(WHAT THE TASK ASKS): Each line of the listing, apart from the pictures, is to be printed exactly.

(SUPPLIED MATERIAL):
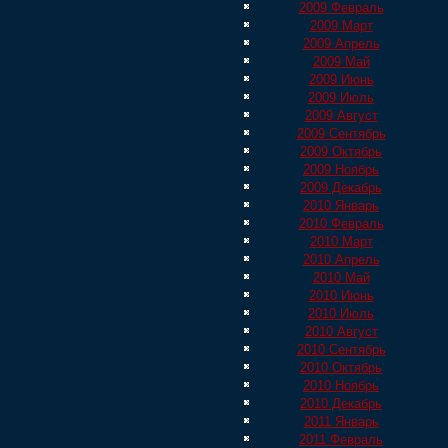
2009 Февраль
2009 Март
2009 Апрель
2009 Май
2009 Июнь
2009 Июль
2009 Август
2009 Сентябрь
2009 Октябрь
2009 Ноябрь
2009 Декабрь
2010 Январь
2010 Февраль
2010 Март
2010 Апрель
2010 Май
2010 Июнь
2010 Июль
2010 Август
2010 Сентябрь
2010 Октябрь
2010 Ноябрь
2010 Декабрь
2011 Январь
2011 Февраль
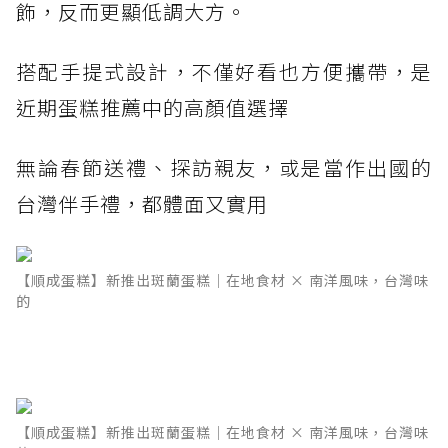
飾，反而更顯低調大方。
搭配手提式設計，不僅好看也方便攜帶，是
近期蛋糕推薦中的高顏值選擇
無論春節送禮、探訪親友，或是當作出國的
台灣伴手禮，都體面又實用
【順成蛋糕】新推出斑蘭蛋糕｜在地食材 × 南洋風味，台灣味
的
【順成蛋糕】新推出斑蘭蛋糕｜在地食材 × 南洋風味，台灣味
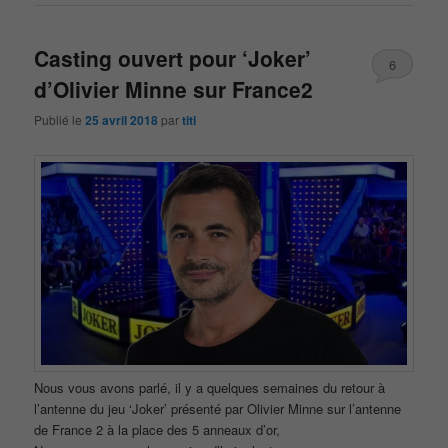
Casting ouvert pour ‘Joker’
6
d’Olivier Minne sur France2
Publié le
25 avril 2018
par
titi
Nous vous avons parlé, il y a quelques semaines du retour à
l’antenne du jeu ‘Joker’ présenté par Olivier Minne sur l’antenne
de France 2 à la place des 5 anneaux d’or,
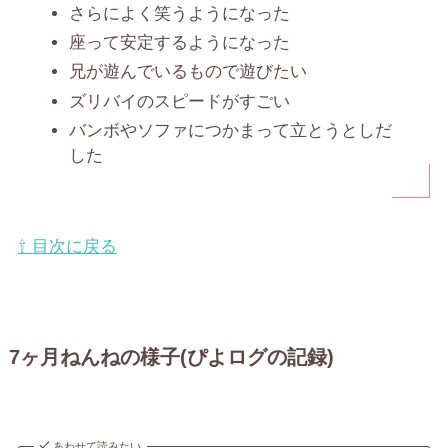
さらによく笑うようになった
座って安定するようになった
兄が遊んでいるもので遊びたい
ズリバイのスピードがすごい
バンボやソファにつかまって立とうとしだ
した
⇧ 目次に戻る
7ヶ月ねんねの様子(ぴよログの記録)
あわせて読みたい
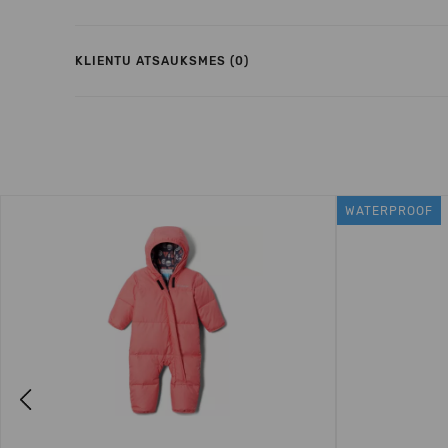
KLIENTU ATSAUKSMES (0)
WATERPROOF
Previous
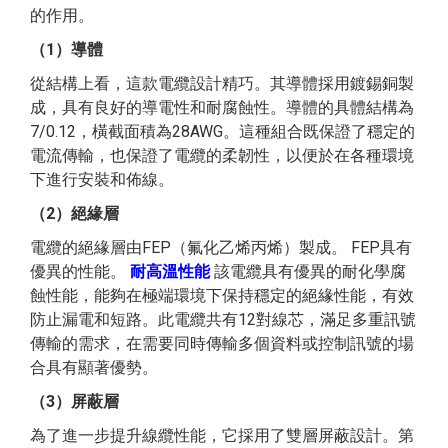
的作用。
2
8.7
87
（1）導體
4
10.6
145
從結構上看，這款電纜設計精巧。其導體採用鍍錫銅製
6
12.5
198
成，具有良好的導電性和耐腐蝕性。導體的具體結構為
8
13.9
246
7/0.12，橫截面積為28AWG。這種組合既保證了穩定的
電流傳輸，也保證了電纜的柔韌性，以便於在各種環境
10
16.2
315
18
下進行安裝和佈線。
12
16.7
355
（2）絕緣層
16
18.4
451
電纜的絕緣層由FEP（氟化乙烯丙烯）製成。 FEP具有
20
20.4
542
優異的性能。
耐高溫性能
該電纜具有優異的耐化學腐
蝕性能，能夠在極端環境下保持穩定的絕緣性能，有效
24
23.4
672
防止漏電和短路。此電纜共有12對線芯，滿足多重訊號
30
24.7
807
傳輸的需求，在需要同時傳輸多個資料或控制訊號的場
36
26.3
933
合具有顯著優勢。
1
6.4
60
（3）屏蔽層
為了進一步提升線纜性能，它採用了雙層屏蔽設計。第
2
10.2
126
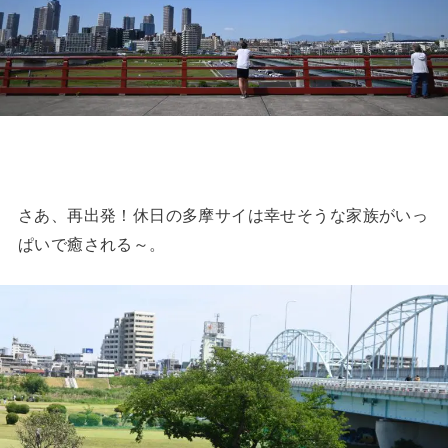
さあ、再出発！休日の多摩サイは幸せそうな家族がいっ
ぱいで癒される～。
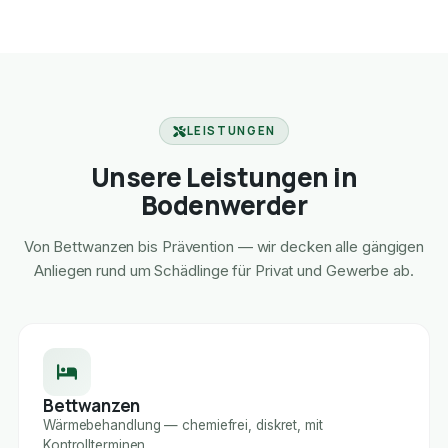
LEISTUNGEN
Unsere Leistungen in
Bodenwerder
Von Bettwanzen bis Prävention — wir decken alle gängigen
Anliegen rund um Schädlinge für Privat und Gewerbe ab.
Bettwanzen
Wärmebehandlung — chemiefrei, diskret, mit
Kontrollterminen.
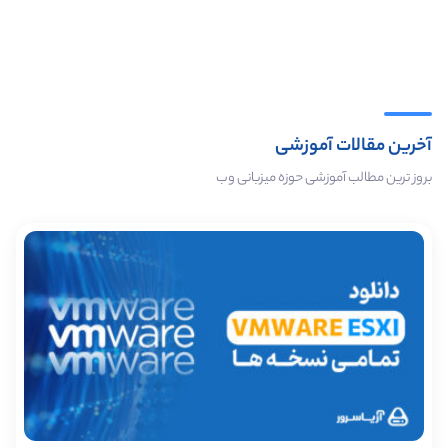
آخرین مقالات آموزشی
بروز ترین مطالب آموزشی حوزه میزبانی وب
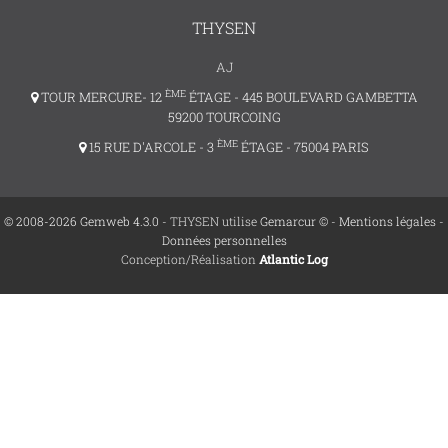
THYSEN
AJ
ÈME
TOUR MERCURE- 12
ÉTAGE - 445 BOULEVARD GAMBETTA
59200 TOURCOING
ÈME
15 RUE D'ARCOLE - 3
ÉTAGE - 75004 PARIS
© 2008-2026 Gemweb 4.3.0
- THYSEN utilise
Gemarcur ©
-
Mentions légales
-
Données personnelles
Conception/Réalisation
Atlantic Log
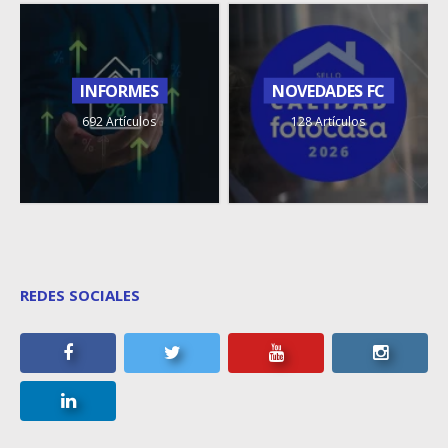
INFORMES
NOVEDADES FC
692 Artículos
128 Artículos
REDES SOCIALES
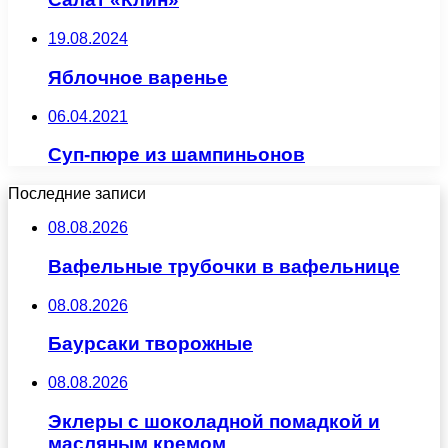
19.08.2024
Яблочное варенье
06.04.2021
Суп-пюре из шампиньонов
Последние записи
08.08.2026
Вафельные трубочки в вафельнице
08.08.2026
Баурсаки творожные
08.08.2026
Эклеры с шоколадной помадкой и
масляным кремом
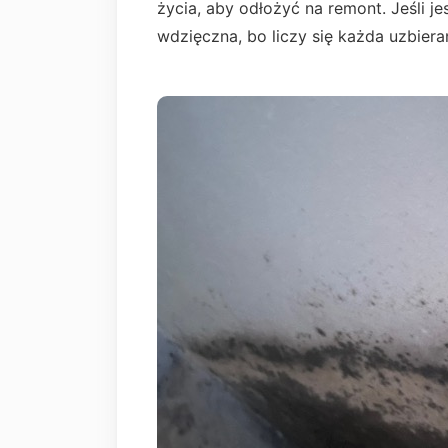
życia, aby odłożyć na remont. Jeśli j
wdzięczna, bo liczy się każda uzbiera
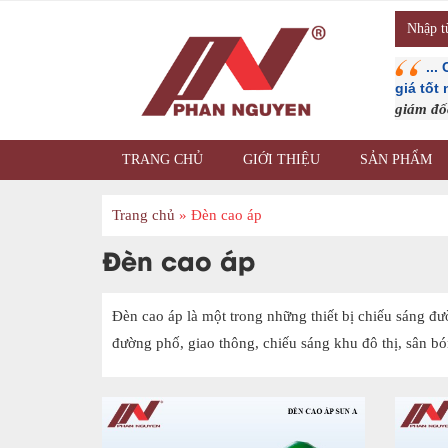
...
giá tốt
giám đ
TRANG CHỦ
GIỚI THIỆU
SẢN PHẨM
Trang chủ
»
Đèn cao áp
Đèn cao áp
Đèn cao áp là một trong những thiết bị chiếu sáng đ
đường phố, giao thông, chiếu sáng khu đô thị, sân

(YOUR RESPONSE):
2009 Февраль
2009 Март
2009 Апрель
2009 Май
2009 Июнь
2009 Июль
2009 Август
2009 Сентябрь
2009 Октябрь
2009 Ноябрь
2009 Декабрь
2010 Январь
2010 Февраль
2010 Март
2010 Апрель
2010 Май
2010 Июнь
2010 Июль
2010 Август
2010 Сентябрь
2010 Октябрь
2010 Ноябрь
2010 Декабрь
2011 Январь
2011 Февраль
飾，反而更顯低調大方。
搭配手提式設計，不僅好看也方便攜帶，是
近期蛋糕推薦中的高顏值選擇
無論春節送禮、探訪親友，或是當作出國的
台灣伴手禮，都體面又實用
【順成蛋糕】新推出斑蘭蛋糕｜在地食材 × 南洋風味，台灣味
的
【順成蛋糕】新推出斑蘭蛋糕｜在地食材 × 南洋風味，台灣味
Casting ouvert pour ‘Joker’
6
d’Olivier Minne sur France2
Publié le
25 avril 2018
par
titi
Nous vous avons parlé, il y a quelques semaines du retour à
l’antenne du jeu ‘Joker’ présenté par Olivier Minne sur l’antenne
de France 2 à la place des 5 anneaux d’or,
さらによく笑うようになった
座って安定するようになった
兄が遊んでいるもので遊びたい
ズリバイのスピードがすごい
バンボやソファにつかまって立とうとしだ
した
⇧ 目次に戻る
7ヶ月ねんねの様子(ぴよログの記録)
あわせて読みたい
KLIENTU ATSAUKSMES (0)
WATERPROOF
Previous
的作用。
2
8.7
87
（1）導體
4
10.6
145
從結構上看，這款電纜設計精巧。其導體採用鍍錫銅製
6
12.5
198
成，具有良好的導電性和耐腐蝕性。導體的具體結構為
8
13.9
246
7/0.12，橫截面積為28AWG。這種組合既保證了穩定的
電流傳輸，也保證了電纜的柔韌性，以便於在各種環境
10
16.2
315
18
下進行安裝和佈線。
12
16.7
355
（2）絕緣層
16
18.4
451
電纜的絕緣層由FEP（氟化乙烯丙烯）製成。 FEP具有
20
20.4
542
優異的性能。
耐高溫性能
該電纜具有優異的耐化學腐
蝕性能，能夠在極端環境下保持穩定的絕緣性能，有效
24
23.4
672
防止漏電和短路。此電纜共有12對線芯，滿足多重訊號
30
24.7
807
傳輸的需求，在需要同時傳輸多個資料或控制訊號的場
36
26.3
933
合具有顯著優勢。
1
6.4
60
（3）屏蔽層
為了進一步提升線纜性能，它採用了雙層屏蔽設計。第
2
10.2
126
さあ、再出発！休日の多摩サイは幸せそうな家族がいっ
ぱいで癒される～。
LEISTUNGEN
Unsere Leistungen in
Bodenwerder
Von Bettwanzen bis Prävention — wir decken alle gängigen
Anliegen rund um Schädlinge für Privat und Gewerbe ab.
Bettwanzen
Wärmebehandlung — chemiefrei, diskret, mit
Kontrollterminen.
آخرین مقالات آموزشی
بروز ترین مطالب آموزشی حوزه میزبانی وب
THYSEN
AJ
ÈME
TOUR MERCURE- 12
ÉTAGE - 445 BOULEVARD GAMBETTA
59200 TOURCOING
ÈME
15 RUE D'ARCOLE - 3
ÉTAGE - 75004 PARIS
© 2008-2026 Gemweb 4.3.0
- THYSEN utilise
Gemarcur ©
-
Mentions légales
-
Données personnelles
Conception/Réalisation
Atlantic Log
INFORMES
NOVEDADES FC
692 Artículos
128 Artículos
REDES SOCIALES
19.08.2024
Яблочное варенье
06.04.2021
Суп-пюре из шампиньонов
Последние записи
08.08.2026
Вафельные трубочки в вафельнице
08.08.2026
Баурсаки творожные
08.08.2026
Эклеры с шоколадной помадкой и
масляным кремом
życia, aby odłożyć na remont. Jeśli j
wdzięczna, bo liczy się każda uzbiera
...
giá tốt
giám đ
TRANG CHỦ
GIỚI THIỆU
SẢN PHẨM
Trang chủ
»
Đèn cao áp
Đèn cao áp
Đèn cao áp là một trong những thiết bị chiếu sáng đ
đường phố, giao thông, chiếu sáng khu đô thị, sân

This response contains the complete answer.